As we continue this series leading up to the Earth Optimism Summit in April 2017, we will be focusing on successful implementation and response to the many challenges we face in the conservation and protection of land and sea. There are many examples, but today I’d like to look at the larger context in which that optimism must be maintained by introducing you to quotations from a blog post by Dr. Jonathan Foley, Executive Director of the California Academy of Sciences, in Berkeley, California, whose thoughts on the situation we all face as environmentalists are insightful and uplifting for our morale.

“People working on environmental issues, especially climate change and the ongoing onslaught of Earth’s biosphere, are regularly dealing with some of the most depressing news on the planet,” Dr. Foley writes. “Every day there’s more news, most of it bad, about how we’re destabilizing our climate, degrading our ecosystems, and leaving a crippling mess for future generations. There is some good news, too, but most days it feels like the bad news vastly overwhelms the good.”

“What is most disturbing is that we are now knowingly doing this to our planet and to future generations…(that) will judge us, knowing that we consciously left them a degraded world. And we will have to live with that…we are the first generation in history to deliberately leave our descendants a poorer world than we inherited.”

“Thankfully, there are lifelines of hope to hold onto. Working on environmental issues,” Foley continues, “exposes us to magnificent moments of beauty and inspiration, and to incredible people who inspire us.”

“I find it especially humbling to think about the world as a whole system – where atmosphere, ocean, land, and life collide, elegantly processing energy, water, and countless elements, creating beautiful new structures and networks, with spectacular diversity and zero waste, all powered by the light and warmth of the sun. I feel a deep affinity to the biosphere as a whole, even though we individual humans are just a tiny part of it … living only an instant of geologic time.”
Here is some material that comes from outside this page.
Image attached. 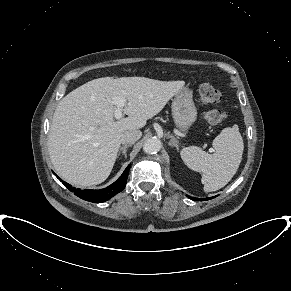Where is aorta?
<instances>
[{"instance_id": "aorta-1", "label": "aorta", "mask_w": 291, "mask_h": 291, "mask_svg": "<svg viewBox=\"0 0 291 291\" xmlns=\"http://www.w3.org/2000/svg\"><path fill=\"white\" fill-rule=\"evenodd\" d=\"M161 149V142L157 138H151L144 142L143 150L147 154H155Z\"/></svg>"}]
</instances>
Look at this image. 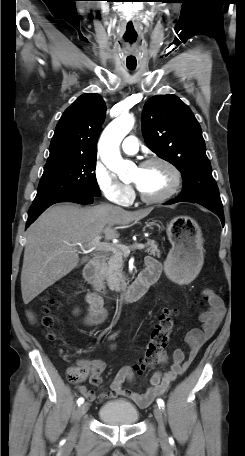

Dr. Foley continues, “I’ve come to believe that the best place to live is precisely between two worlds – between the world of despair and frustration, which reminds us of the work we must do and the stakes involved, and the world of awe, wonder, hope, inspiration, and love, which refuels our minds and our hearts, and keeps us going.”

“…for me, the best place is to be exactly in the middle: to feel both the hope and the anguish, the joy and the suffering, of our moment of history. We need both to fuel us, steer us, and keep our paths true.”

I am drawn to Dr. Foley’s remarks because they reveal and declare the sentiments of a scientist. As an observer and participant in many conversations and academic conference presentations about these issues, I don’t often hear subjective awareness expressed in what is typically an analytical context. When pushed, many scientists withhold opinion, asserting objective conclusion or suggesting the need for more data, finer measurement, and further research before any definitive conclusion can be reached. Knowing or feeling: this dichotomy between scientific and humanistic perspective is a long-standing debate, made famous in the mid-1950’s by English author/politician C.P. Snow’s book, The Two Cultures. In 1963, the philosopher Aldous Huxley responded in a published essay entitled Literature and Science:

“Thought is crude; matter unimaginably subtle. Words are few and can only be arranged in certain conventionally fixed ways; the counterpoint of unique events is infinitely wide and their succession infinitely long. That the purified language of science, or the even richer purified language of literature should ever be adequate to the givenness of the world and of our experience is, in the very nature of things, impossible. Cheerfully accepting the fact, let us advance together…further and further into the ever-expanding regions of the unknown.”

So there, and here, we are—Jonathan Foley, me, and each of you—between two worlds, united across time and by space, in optimism and commitment to the future.